Wilma, de Amerikaanse dame uit Tromsø, ontmoet hij weer en hij rijdt met haar naar het huis van Edvard Grieg. Zij schrijft in belangrijke Amerikaanse bladen over muziek. Issendorf vertelt haar zijn levensgeschiedenis, waarop zij hem zegt dat hij als hij zou willen nog best een groot fluitist kan worden. Wanneer ze in haar hotelkamer zijn aangekomen, probeert zij hem te verleiden. Er wordt een schaal met gravlaks binnengebracht, maar de komst van Wilma’s echtgenoot beëindigt hun samenzijn.
In het vliegtuig naar Nederlands leest Issendorf een krant, waarin staat dat de knal die hij bij Karasjok hoorde, mogelijk van een meteoorinslag afkomstig is. Zijn moeder en zuster halen hem op en van hen verneemt hij dat Brandel enige tijd tevoren invalide uit de Himalaya terugkeerde.
Wanneer hij overweegt wat hij nu verder met zijn leven aanmoet, krijgt hij van zijn moeder twee manchetknopen. Dat er twee halve meteorieten in zijn verwerkt, ziet hij niet zelf. Hij zal zijn moeder en zijn zuster nooit kunnen uitleggen waarom hij verdrietig is. Geen enkel bewijs heeft hij gevonden voor zijn hypothese.
Interpretatie
De titel van Nooit meer slapen kan op verschillende manieren worden geïnterpreteerd. De belangrijkste verwijzing staat op p. 218, waar Issendorf opmerkt, als hij ziet dat Arne Jordal dood is: ‘Dit is geen slapen. Dit is nooit meer slapen.’ De dood als totale vorm van eliminatie van het leven, niet de verlossing door eeuwige rust. Tegelijk verwijst de titel naar de tijd waarin de roman is gesitueerd: de midzomernacht, waarin het verschil tussen dag en nacht is opgeheven. Tijdens die nacht willen de bewoners niet slapen en wordt Issendorf gekweld door slapeloosheid of dromen. Ook valt te denken aan de stem die Macbeth uit Shakespeares gelijknamige stuk hoort, vlak nadat hij Duncan heeft vermoord: ‘Sleep no more.’ Men zou de titel ook kunnen opvatten als een verwijzing naar het eind van de illusie van Issendorf, aan het besef aan het eind van de roman dat er niets van zijn ambities terecht is gekomen. Naar deze slotsom voert gaandeweg de thematiek van de roman: zelfs in de bètawetenschappen is het vergeefs zoeken naar de waarheid, zoals ook de poging vergeefs is zich van het gezien los te maken.
Thematiek
Om dit thema vorm te geven combineert Hermans in het boek elementen van verschillende romantypen. In eerste instantie is Nooit meer slapen een verslag van de mislukte queeste van Alfred Issendorf, die als een naïeve Parcival zijn graal zoekt. Een queeste door een bar landschap dat het grimmige sprookjesland van de trollen, evenals het domein van de reuzen en de dood uit de Edda in de herinnering roept. Behalve door de angst dat zijn onderzoek niet zal slagen, wordt Issendorf voortdurend gekweld door de vrees voor een dodelijk ongeluk. De talrijke ontberingen en tegenslagen die hij onder de middernachtszon incasseert, lopen op een mislukking uit: onverrichter zake keert hij in Nederland terug. Zijn grote ambities, cum laude promoveren, trouwen en professor worden, zijn geen stap dichter bij hun vervulling gekomen. Niet alleen wetenschappelijk gezien lijdt zijn expeditie schipbreuk. Issendorf blijkt er uiteindelijk evenmin in geslaagd zich aan de invloed van zijn familie – moeder, zuster en overleden vader – te ontworstelen.

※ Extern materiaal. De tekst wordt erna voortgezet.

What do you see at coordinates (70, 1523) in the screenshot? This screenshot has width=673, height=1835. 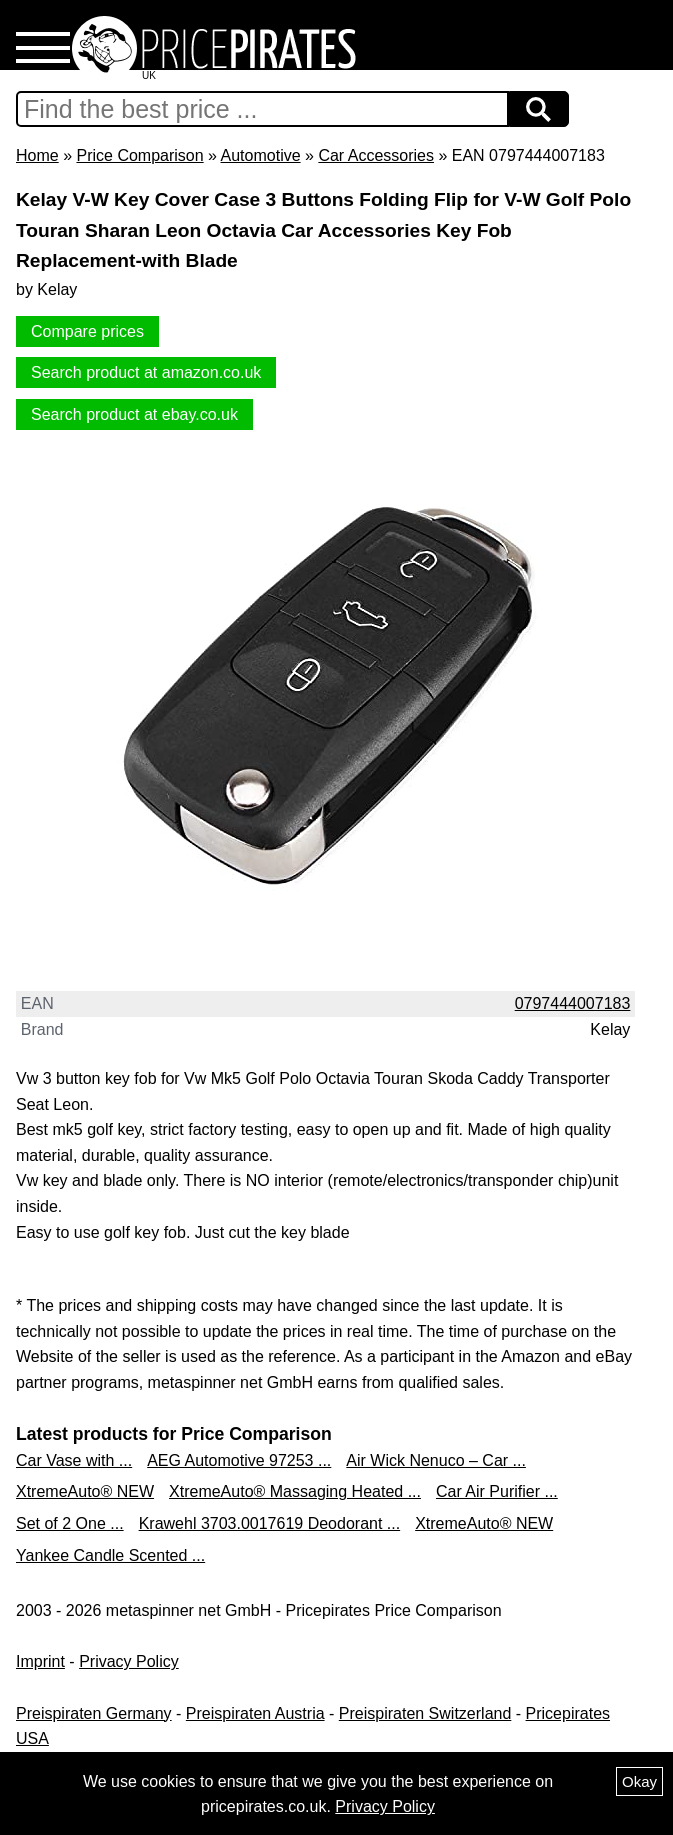 I see `Set of 2 One ...` at bounding box center [70, 1523].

Issendorf is ambitieus, maar zijn ambities staan ook onder druk van andere personages, met name zijn familieleden. Verbonden hiermee is de angst om te mislukken. Een samenvattend oordeel over zijn capaciteiten geeft Issendorf zelf op
p. 186: ‘Werkelijk, goed beschouwd ben ik niet rijk gezegend met eigenschappen die mij te pas kunnen komen in de geologie. Vergeetachtig. In staat zelfs de weg kwijt te raken die ik goed ken. Onsportief, slecht geoefend. Onleesbaar schrijvend, houterig tekenend.’
Het besef dat zijn tekortkomingen en de angst om te mislukken maken hem onzeker, vooral tegenover de mensen van wie hij afhankelijk is. Soms neemt die onzekerheid de vorm van wantrouwen aan. In de manier waarop hem de voor zijn onderzoek benodigde luchtfoto’s worden onthouden, vermoedt hij een complot van de Noren. Zelfs de mogelijkheid dat zijn vriend Arne Jordal hieraan medeplichtig is, sluit hij niet uit. In zijn herziening bij de 15e druk heeft Hermans zowel de mogelijkheid van het complot als de mogelijkheid van de inbeelding daarvan versterkt door een aantal namen die Jordal en Issendorf uitwisselen, nu als ‘onverstaanbaar’ weer te geven.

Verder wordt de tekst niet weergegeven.